* [PROBLEM REQUIREMENTS]
Skip the pictures. Give all the data again exactly.

* [MATERIAL SUPPLIED]
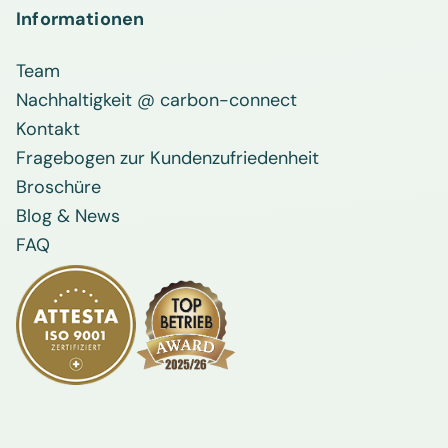
Informationen
Team
Nachhaltigkeit @ carbon-connect
Kontakt
Fragebogen zur Kundenzufriedenheit
Broschüre
Blog & News
FAQ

* [REPLY]
Informationen
Team
Nachhaltigkeit @ carbon-connect
Kontakt
Fragebogen zur Kundenzufriedenheit
Broschüre
Blog & News
FAQ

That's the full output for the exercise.